Kapitalisme menjadi salah satu teori penting yang mendasari tulisan ini karena produsen
dari iklan-iklam tersebut merupakan pelaku-pelaku kapitalis yang menyampaikan pesan-pesan
berupa mitos kecantikan bahwa ‘cantik itu harus putih’ kepada audiens, dan memanfaatkan
keinginan untuk mencapai kecantikan tersebut untuk mendapatkan keuntungan. . Dengan kata lain,
bahwa kapitalisme hidup dari uang perempuan, dengan berbagai cara berusaha menundukkan
perempuan. Industri kecantikan menciptakan mitos tentang kecantikan. Konsep cantik ini pula
termediasikan dalam sebuah layar TV, sosial media ataupun teks-teks lainnya seperti majalah
ataupun fiksi.
2. Representasi dalam Media

Didalam buku What are Media Representations yang diterbitkan oleh University of
Minnesota, Representasi dalam media didefenisikan sebagai :

Representasi media adalah cara media menggambarkan kelompok, komunitas, pengalaman,


ide, atau topik tertentu dari perspektif ideologis atau nilai tertentu. Daripada memeriksa
representasi media sebagai sekadar mencerminkan atau mencerminkan "kenyataan," kami
memeriksa bagaimana representasi media berfungsi untuk "menghadirkan kembali" atau untuk
benar-benar menciptakan realitas baru. (2006, 21).

Selanjutnya, teori yang lebih spesifik untuk menggambarkan representasi gender


perempuan dalam media terdapat dalam studi seminal yang dilaksanakan oleh Carpenter & Edison
(2005) yang mempelajari penggambaran wanita dalam iklan majalah selama empat puluh tahun
terakhir di AS. Studi ini merupakan perpanjangan dari dua studi penelitian komprehensif yang
dilakukan sebelumnya - Soley & Reid (1988) dan Soley & Kurzbard (1986). Penelitian ini
menyetujui hasil yang didapatkan dalam penelitian sebelumnya dan berpendapat bahwa
'objektifikasi perempuan' dalam media telah merajalela dan terus meningkat dari waktu ke waktu.

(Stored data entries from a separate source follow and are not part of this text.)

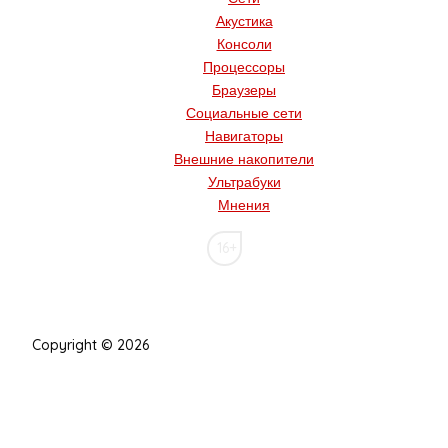
Акустика
Консоли
Процессоры
Браузеры
Социальные сети
Навигаторы
Внешние накопители
Ультрабуки
Мнения
16+
Copyright © 2026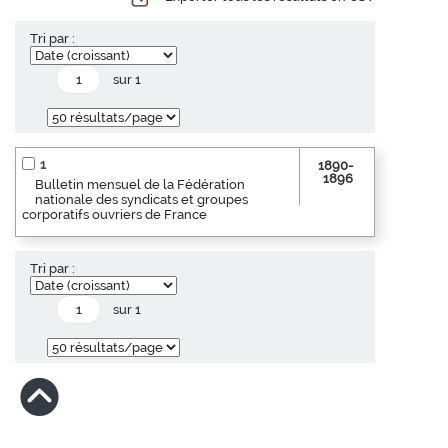
Tri par :
sur 1
1
1890-
1896
Bulletin mensuel de la Fédération
nationale des syndicats et groupes
corporatifs ouvriers de France
Tri par :
sur 1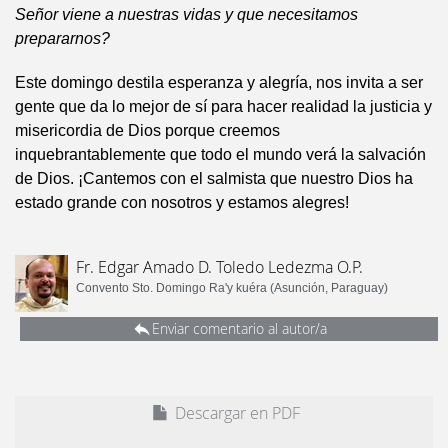
Señor viene a nuestras vidas y que necesitamos
prepararnos?
Este domingo destila esperanza y alegría, nos invita a ser
gente que da lo mejor de sí para hacer realidad la justicia y
misericordia de Dios porque creemos
inquebrantablemente que todo el mundo verá la salvación
de Dios. ¡Cantemos con el salmista que nuestro Dios ha
estado grande con nosotros y estamos alegres!
Fr. Edgar Amado D. Toledo Ledezma O.P.
Convento Sto. Domingo Ra'y kuéra (Asunción, Paraguay)
Enviar comentario al autor/a
Descargar en PDF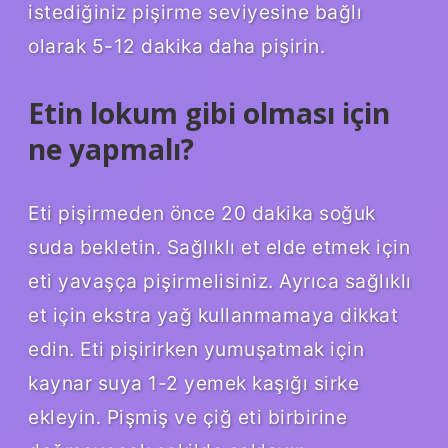
istediğiniz pişirme seviyesine bağlı
olarak 5-12 dakika daha pişirin.
Etin lokum gibi olması için
ne yapmalı?
Eti pişirmeden önce 20 dakika soğuk
suda bekletin. Sağlıklı et elde etmek için
eti yavaşça pişirmelisiniz. Ayrıca sağlıklı
et için ekstra yağ kullanmamaya dikkat
edin. Eti pişirirken yumuşatmak için
kaynar suya 1-2 yemek kaşığı sirke
ekleyin. Pişmiş ve çiğ eti birbirine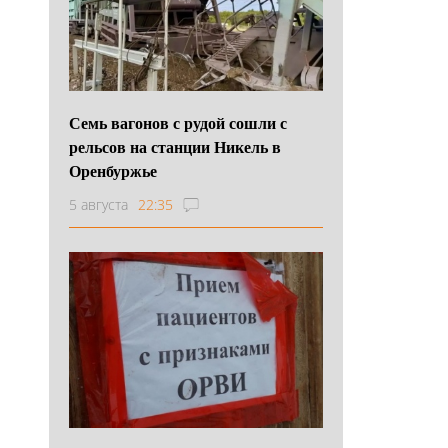
Семь вагонов с рудой сошли с
рельсов на станции Никель в
Оренбуржье
5 августа
22:35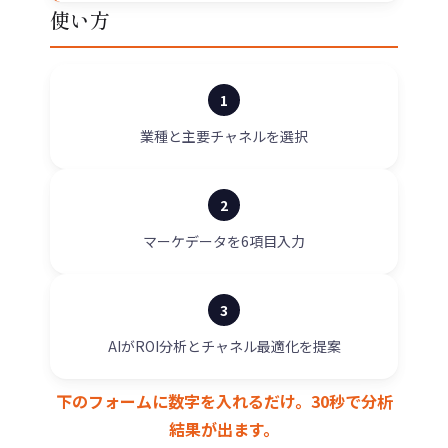
使い方
1
業種と主要チャネルを選択
2
マーケデータを6項目入力
3
AIがROI分析とチャネル最適化を提案
下のフォームに数字を入れるだけ。30秒で分析
結果が出ます。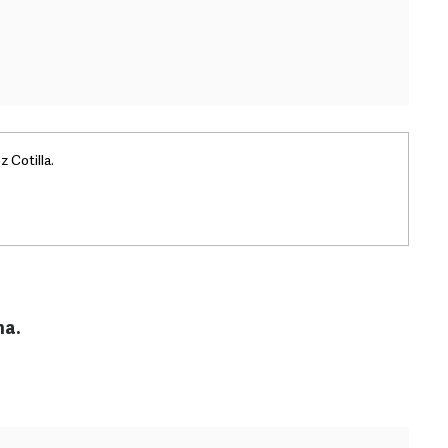
 Cotilla.
na.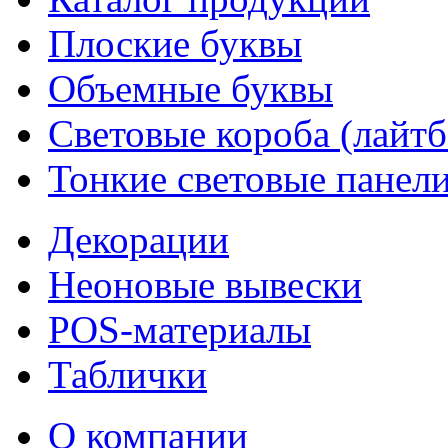
Плоские буквы
Объемные буквы
Световые короба (лайт
Тонкие световые панел
Декорации
Неоновые вывески
POS-материалы
Таблички
О компании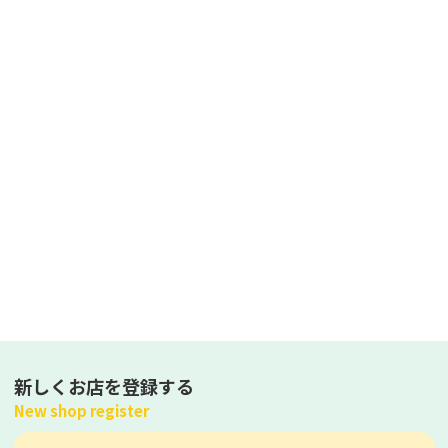
新しくお店を登録する
New shop register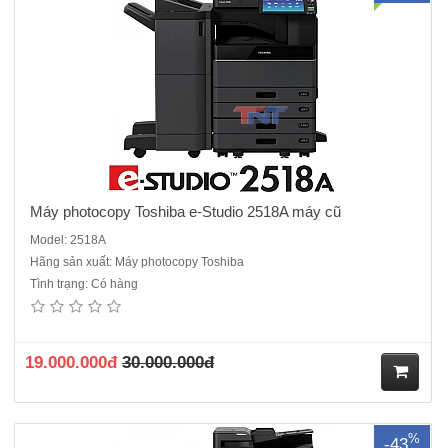
hà
ng
Máy photocopy Toshiba e-Studio 2518A máy cũ
Model: 2518A
Hãng sản xuất: Máy photocopy Toshiba
Tình trạng: Có hàng
Máy photocopy Toshiba e-Studio 3018A máy cũ nhập khẩu Dòng máy
photocopy hiện đại sản xuất đời mới nhất, chạy êm ái, máy rất ít kẹt
giấy, phù hợp môi trường ẩm .. Giải Pháp cho văn phòng, công ty
hoàn hảoChức năng chuẩn : Copy - In - Scan màu -..
19.000.000đ
30.000.000đ
M
%
-43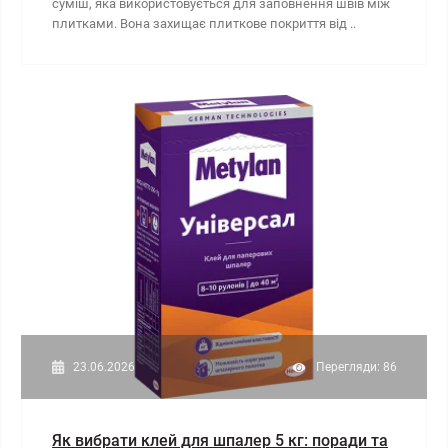
суміш, яка використовується для заповнення швів між
плитками. Вона захищає плиткове покриття від ..
23.06.2026
Перегляди: 86
Як вибрати клей для шпалер 5 кг: поради та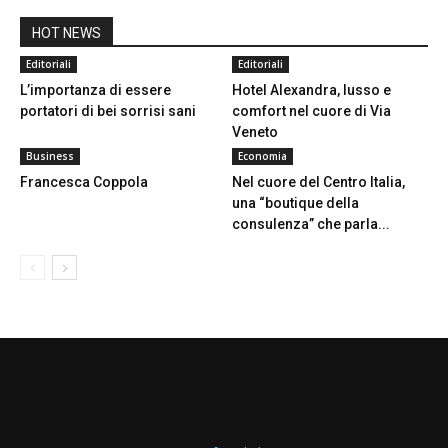
HOT NEWS
Editoriali
Editoriali
L’importanza di essere
Hotel Alexandra, lusso e
portatori di bei sorrisi sani
comfort nel cuore di Via
Veneto
Business
Economia
Francesca Coppola
Nel cuore del Centro Italia,
una “boutique della
consulenza” che parla...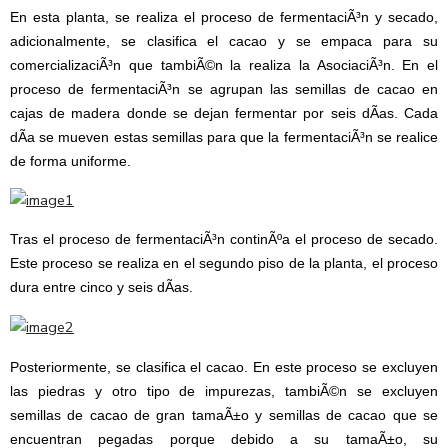
En esta planta, se realiza el proceso de fermentaciÃ³n y secado,
adicionalmente, se clasifica el cacao y se empaca para su
comercializaciÃ³n que tambiÃ©n la realiza la AsociaciÃ³n. En el
proceso de fermentaciÃ³n se agrupan las semillas de cacao en
cajas de madera donde se dejan fermentar por seis dÃ­as. Cada
dÃ­a se mueven estas semillas para que la fermentaciÃ³n se realice
de forma uniforme.
Tras el proceso de fermentaciÃ³n continÃºa el proceso de secado.
Este proceso se realiza en el segundo piso de la planta, el proceso
dura entre cinco y seis dÃ­as.
Posteriormente, se clasifica el cacao. En este proceso se excluyen
las piedras y otro tipo de impurezas, tambiÃ©n se excluyen
semillas de cacao de gran tamaÃ±o y semillas de cacao que se
encuentran pegadas porque debido a su tamaÃ±o, su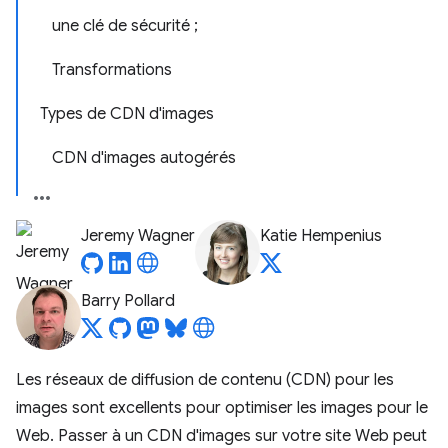
une clé de sécurité ;
Transformations
Types de CDN d'images
CDN d'images autogérés
Jeremy Wagner
Katie Hempenius
Barry Pollard
Les réseaux de diffusion de contenu (CDN) pour les
images sont excellents pour optimiser les images pour le
Web. Passer à un CDN d'images sur votre site Web peut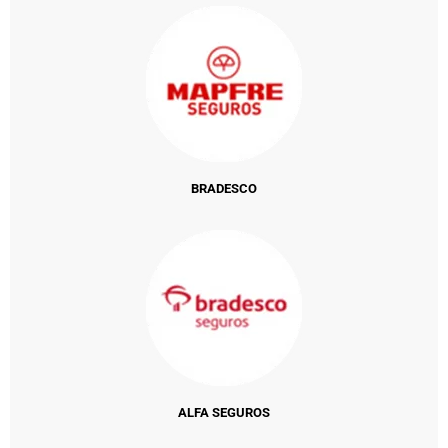
BRADESCO
ALFA SEGUROS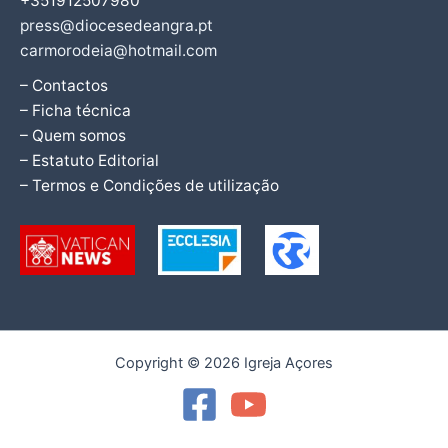
+351912507980
press@diocesedeangra.pt
carmorodeia@hotmail.com
– Contactos
– Ficha técnica
– Quem somos
– Estatuto Editorial
– Termos e Condições de utilização
Copyright © 2026 Igreja Açores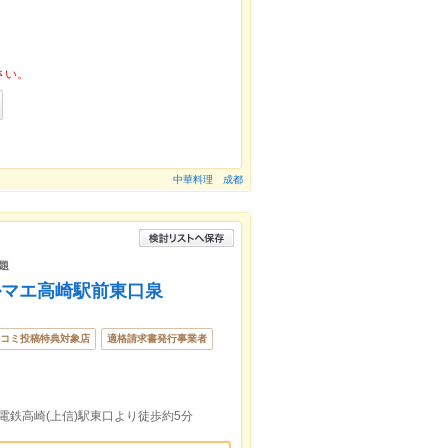
さい。
中華料理 成都
題
ルマエ高崎駅前東口泉
コミ投稿特典対象店
適格請求書発行事業者
信電鉄高崎(上信)駅東口より徒歩約5分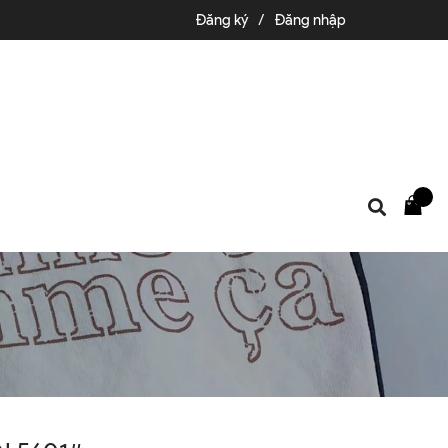
Đăng ký
/
Đăng nhập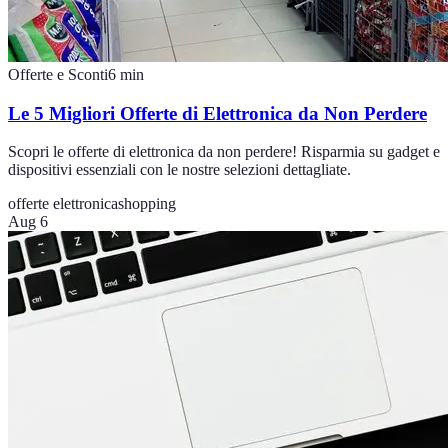
Offerte e Sconti
6
min
Le 5 Migliori Offerte di Elettronica da Non Perdere
Scopri le offerte di elettronica da non perdere! Risparmia su gadget e
dispositivi essenziali con le nostre selezioni dettagliate.
offerte elettronica
shopping
Aug 6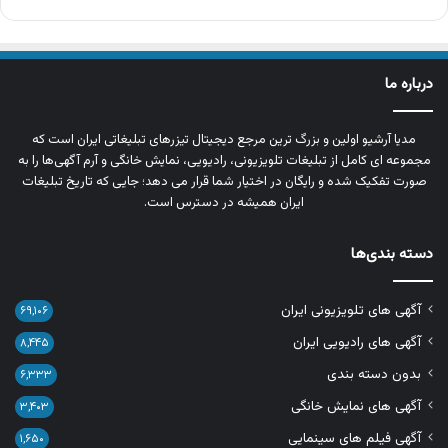
درباره ما
مدیا آرشیو اولین و بزرگ‌ ترین مرجع دیجیتال تیزرهای تبلیغاتی ایران است که
مجموعه‌ ای کامل از تبلیغات تلویزیونی، رادیویی، نمایش خانگی و آرم‌ آگهی‌ها را به‌
صورت تفکیک‌ شده و رایگان در اختیار شما قرار می‌ دهد؛ جایی که تاریخ تبلیغات
ایران همیشه در دسترس است.
دسته بندی‌ها
آگهی های تلویزیونی ایران
۶۹,۱۰۶
آگهی های رادیویی ایران
۸,۴۴۵
بدون دسته بندی
۶,۳۳۳
آگهی های نمایش خانگی
۳,۴۰۳
آگهی فیلم های سینمایی
۱,۶۵۰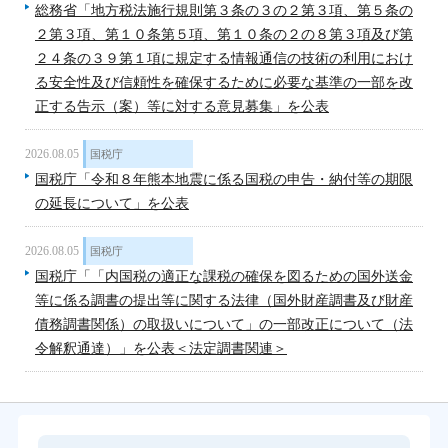
総務省「地方税法施行規則第３条の３の２第３項、第５条の
２第３項、第１０条第５項、第１０条の２の８第３項及び第
２４条の３９第１項に規定する情報通信の技術の利用におけ
る安全性及び信頼性を確保するために必要な基準の一部を改
正する告示（案）等に対する意見募集」を公表
2026.08.05
国税庁
国税庁「令和８年熊本地震に係る国税の申告・納付等の期限
の延長について」を公表
2026.08.05
国税庁
国税庁「「内国税の適正な課税の確保を図るための国外送金
等に係る調書の提出等に関する法律（国外財産調書及び財産
債務調書関係）の取扱いについて」の一部改正について（法
令解釈通達）」を公表＜法定調書関連＞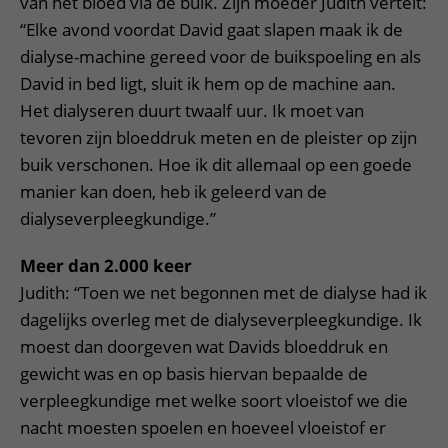
van het bloed via de buik. Zijn moeder Judith vertelt:
“Elke avond voordat David gaat slapen maak ik de
dialyse-machine gereed voor de buikspoeling en als
David in bed ligt, sluit ik hem op de machine aan.
Het dialyseren duurt twaalf uur. Ik moet van
tevoren zijn bloeddruk meten en de pleister op zijn
buik verschonen. Hoe ik dit allemaal op een goede
manier kan doen, heb ik geleerd van de
dialyseverpleegkundige.”
Meer dan 2.000 keer
Judith: “Toen we net begonnen met de dialyse had ik
dagelijks overleg met de dialyseverpleegkundige. Ik
moest dan doorgeven wat Davids bloeddruk en
gewicht was en op basis hiervan bepaalde de
verpleegkundige met welke soort vloeistof we die
nacht moesten spoelen en hoeveel vloeistof er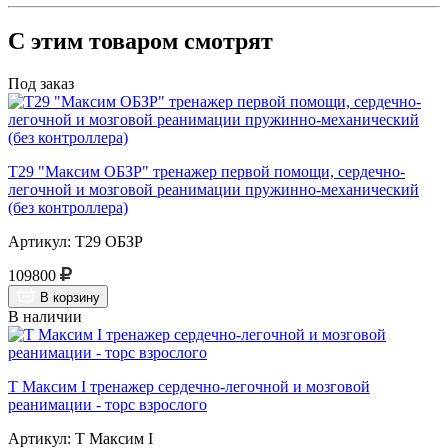
С этим товаром смотрят
Под заказ
Т29 "Максим ОБЗР" тренажер первой помощи, сердечно-
легочной и мозговой реанимации пружинно-механический
(без контроллера)
Артикул: Т29 ОБЗР
109800
В корзину
В наличии
Т Максим I тренажер сердечно-легочной и мозговой
реанимации - торс взрослого
Артикул: Т Максим I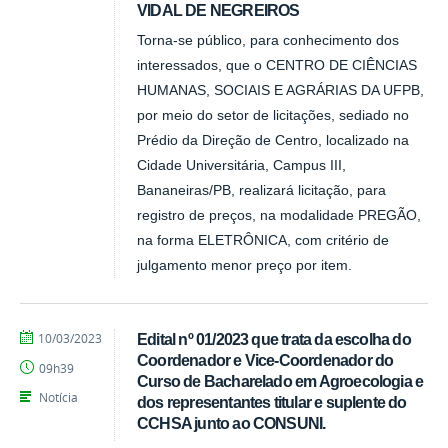
VIDAL DE NEGREIROS
Torna-se público, para conhecimento dos
interessados, que o CENTRO DE CIÊNCIAS
HUMANAS, SOCIAIS E AGRÁRIAS DA UFPB,
por meio do setor de licitações, sediado no
Prédio da Direção de Centro, localizado na
Cidade Universitária, Campus III,
Bananeiras/PB, realizará licitação, para
registro de preços, na modalidade PREGÃO,
na forma ELETRÔNICA, com critério de
julgamento menor preço por item.
por
publicado
10/03/2023
Edital nº 01/2023 que trata da escolha do
Tarcisio
Coordenador e Vice-Coordenador do
09h39
Curso de Bacharelado em Agroecologia e
Notícia
dos representantes titular e suplente do
CCHSA junto ao CONSUNI.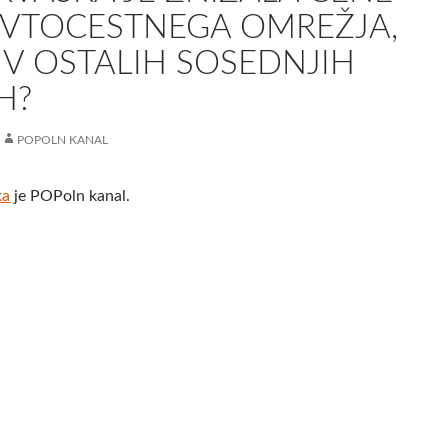
AVTOCESTNEGA OMREŽJA,
 V OSTALIH SOSEDNJIH
H?
POPOLN KANAL
ka
je POPoln kanal.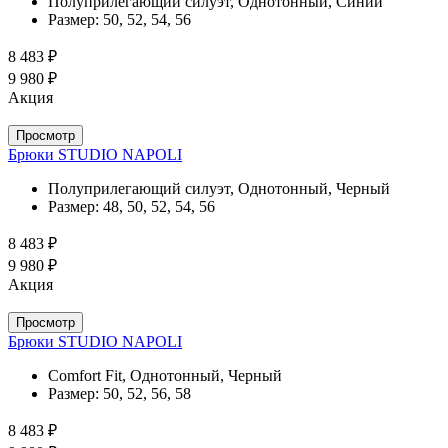
Полуприлегающий силуэт, Однотонный, Синий
Размер:
50, 52, 54, 56
8 483 ₽
9 980 ₽
Акция
Просмотр
Брюки STUDIO NAPOLI
Полуприлегающий силуэт, Однотонный, Черный
Размер:
48, 50, 52, 54, 56
8 483 ₽
9 980 ₽
Акция
Просмотр
Брюки STUDIO NAPOLI
Comfort Fit, Однотонный, Черный
Размер:
50, 52, 56, 58
8 483 ₽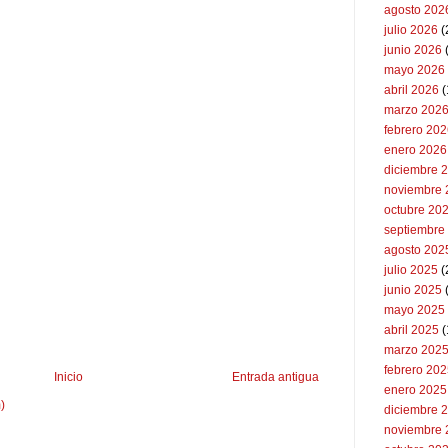
agosto 202
julio 2026
(
junio 2026
mayo 2026
abril 2026
(
marzo 202
febrero 20
enero 2026
diciembre 
noviembre 
octubre 20
septiembre
agosto 202
julio 2025
(
junio 2025
mayo 2025
abril 2025
(
marzo 202
febrero 20
Inicio
Entrada antigua
enero 2025
)
diciembre 
noviembre 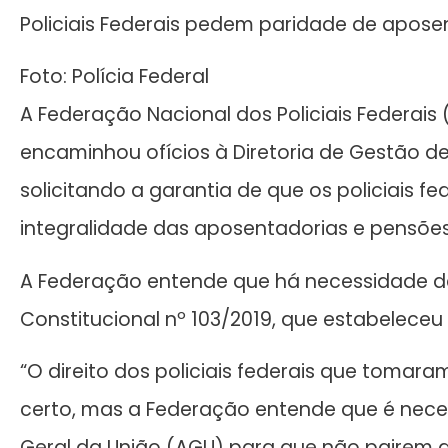
Policiais Federais pedem paridade de apose
Foto: Polícia Federal
A Federação Nacional dos Policiais Federais (
encaminhou ofícios à Diretoria de Gestão de
solicitando a garantia de que os policiais f
integralidade das aposentadorias e pensões
A Federação entende que há necessidade de
Constitucional nº 103/2019, que estabeleceu
“O direito dos policiais federais que tomar
certo, mas a Federação entende que é nece
Geral da União (AGU) para que não pairem qua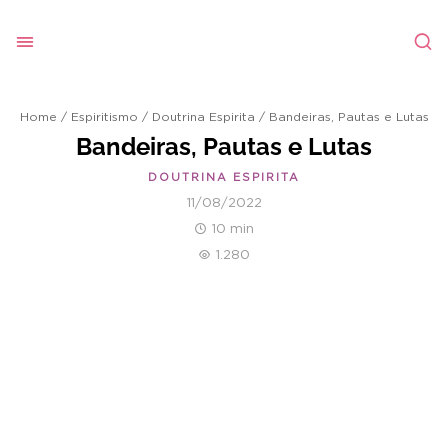
Home
/
Espiritismo
/
Doutrina Espirita
/
Bandeiras, Pautas e Lutas
Bandeiras, Pautas e Lutas
DOUTRINA ESPIRITA
11/08/2022
10 min
1.280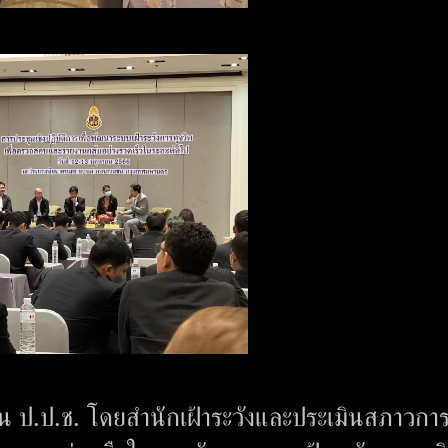
ป.ป.ช. โดยสำนักเฝ้าระวังและประเมินสภาวกา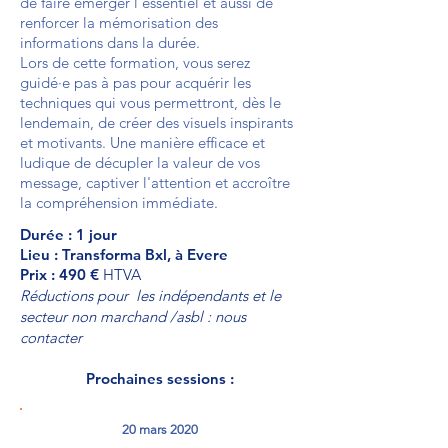
de faire émerger l'essentiel et aussi de
renforcer la mémorisation des
informations dans la durée.
Lors de cette formation, vous serez
guidé·e pas à pas pour acquérir les
techniques qui vous permettront, dès le
lendemain, de créer des visuels inspirants
et motivants. Une manière efficace et
ludique de décupler la valeur de vos
message, captiver l'attention et accroître
la compréhension immédiate.
Durée : 1 jour
Lieu : Transforma Bxl, à Evere
Prix : 490 €
HTVA
Réductions pour les indépendants et le
secteur non marchand /asbl : nous
contacter
Prochaines sessions :
20 mars 2020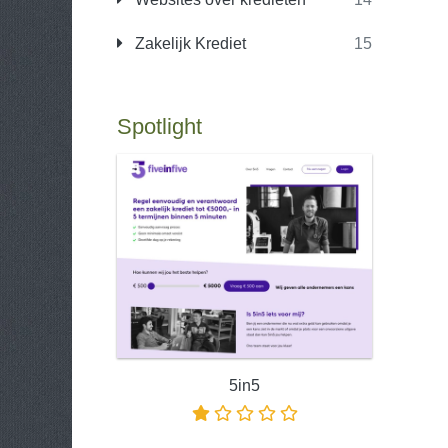
Zakelijk Krediet
15
Spotlight
5in5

Studi ini menyimpulkan bahwa perempuan digambarkan dalam peran yang sangat
stereotipikal. Studi ini juga membandingkan perwakilan perempuan dengan perwakilan laki-laki
dan menemukan bahwa yang pertama lebih 'terobyektifikasi'.

Selanjutnya, dalam makalah mereka ‘Gender Issues in Advertising Language’ (1999), Artz
et al mengutip temuan berbagai penelitian terkait representasi perempuan dalam media yang
dilakukan di seluruh dunia.

Secara keseluruhan, pola representasi yang berhasil teridentifikasi oleh mereka adalah :

1. Wanita lebih sering digambarkan sebagai individu muda dan peduli


dengan daya tarik fisik daripada rekan-rekan pria mereka.
2. Wanita lebih kecil kemungkinannya daripada pria untuk digambarkan
sebagai figur otoritas dan lebih cenderung ditampilkan sebagai pengguna produk.
3. Ada kecenderungan bagi perempuan untuk ditampilkan sebagai bawahan
laki-laki, sebagai benda dekoratif, atau sebagai objek seks yang memikat.
Karena representasi mengonstruksi makna mengenai kelompok tertentu, maka representasi
seringkali dihubungkan bahkan disamakan dengan stereotip. Namun sebenarnya representasi dan
stereotip memiliki pengertian yang berbeda. Stereotip merupakan pelabelan terhadap kelompok
tertentu. Pelabelan ini dapat berupa hal yang positif maupun negatif tapi pada media massa,
terutama berkaitan dengan gender pelabelan ini seringkali bersifat negatif.

3. Stereotipe Gender

Menurut Gender Equality Commission of the Council of Europe, Stereotipe gender


didefenisikan sebagai:

Gagasan-gagasan prasangka yang terbentuk di mana perempuan dan laki-laki secara


sewenang-wenang diberikan karakteristik dan peran yang ditentukan dan dibatasi oleh gender
mereka. (2015).

Selanjutnya, Kasiyan dalam buku “Manipulasi dan Dehumanisasi Perempuan dalam Iklan”
memaparkan gambaran perempuan dalam media dengan deskripsi sebagai berikut:

Perempuan cenderung distereotipkan secara sosial, bahwa nilai lebihnya itu


hanya terdapat pada daya Tarik seksualnya, dengan indikasinya adalah terletak
pada kecantikan, kemulusan, kesegaran, serta kemontokan tubuhnya, maka tanpa
disadari akhirnya perempuan didorong dan bahkan ‘dipaksa’ untuk memenuhi
tuntutan tersebut, jika ingin mendapatkan penghargaan dari masyarakat, yang
masih didominasi oleh sistem budaya patriarkis (2008, 275).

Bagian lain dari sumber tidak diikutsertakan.